Items from a data source
###

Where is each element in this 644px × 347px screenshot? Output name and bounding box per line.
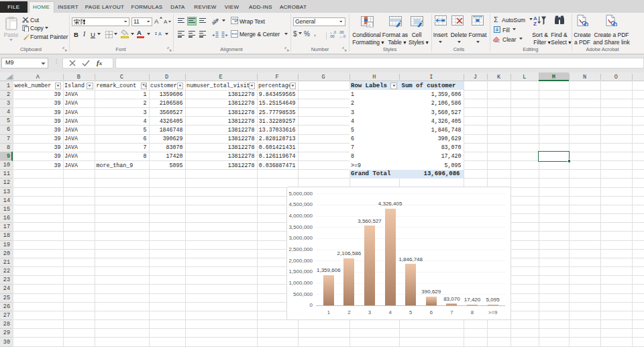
svg-text:ab: ab (211, 17, 219, 25)
svg-text:≤: ≤ (368, 23, 371, 28)
svg-text:Z: Z (533, 21, 537, 26)
svg-text:A: A (158, 32, 162, 36)
svg-text:ɪ: ɪ (155, 30, 157, 36)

###

About this task
Repeat the data exactly. No pictures should appear.

Reply
Where is each element in this 644px × 347px screenshot? Output name and bounding box per line.
svg-text:ab: ab (211, 17, 219, 25)
svg-text:≤: ≤ (368, 23, 371, 28)
svg-text:Z: Z (533, 21, 537, 26)
svg-text:A: A (158, 32, 162, 36)
svg-text:ɪ: ɪ (155, 30, 157, 36)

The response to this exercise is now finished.